On 2022-07-10 19:27:28 user Peter Todd via bitcoin-dev <bitcoin-dev at lists.linuxfoundation.org> wrote:
> On Sat, Jul 09, 2022 at 09:59:06PM +0000, ZmnSCPxj wrote:
> Good morning e, and list,
>
> > Yet you posted several links which made that specific correlation, to which I was responding.
> >
> > Math cannot prove how much coin is “lost”, and even if it was provable that the amount of coin lost converges to the amount produced, it is of no consequence - for the reasons I’ve already pointed out. The amount of market production has no impact on market price, just as it does not with any other good.
> >
> > The reason to object to perpetual issuance is the impact on censorship resistance, not on price.
>
> To clarify about censorship resistance and perpetual issuance ("tail emission"):
>
> * Suppose I have two blockchains, one with a constant block subsidy, and one which *had* a block subsidy but the block subsidy has become negligible or zero.
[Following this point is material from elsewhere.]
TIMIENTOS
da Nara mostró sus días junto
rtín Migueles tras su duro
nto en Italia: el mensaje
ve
> * Now consider a censoring miner.
> * If the miner rejects particular transactions (i.e. "censors") the miner loses out on the fees of those transactions.
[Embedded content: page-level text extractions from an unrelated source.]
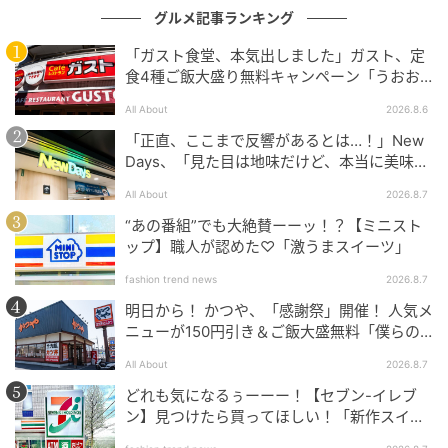
グルメ記事ランキング
「ガスト食堂、本気出しました」ガスト、定
食4種ご飯大盛り無料キャンペーン「うおお
おおおうまそう」
All About
2026.8.6
「正直、ここまで反響があるとは…！」New
Days、「見た目は地味だけど、本当に美味し
い」話題の弁当が再登場
All About
2026.8.7
“あの番組”でも大絶賛ーーッ！？【ミニスト
ップ】職人が認めた♡「激うまスイーツ」
fashion trend news
2026.8.7
明日から！ かつや、「感謝祭」開催！ 人気メ
ニューが150円引き＆ご飯大盛無料「僕らの
望んだ感謝祭だ」
All About
2026.8.7
どれも気になるぅーーー！【セブン-イレブ
ン】見つけたら買ってほしい！「新作スイー
ツ」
> * Presumably, the miner does this because it gains other benefits from the censorship, economically equal or better to the earnings lost.
> * If the blockchain had a block subsidy, then the loss the miner incurs is small relative to the total earnings of each block.
> * If the blockchain had 0 block subsidy, then the loss the miner incurs is large relative to the total earnings of each block.
> * Thus, in the latter situation, the external benefit the miner gains from the censorship has to be proportionately larger than in the first situation.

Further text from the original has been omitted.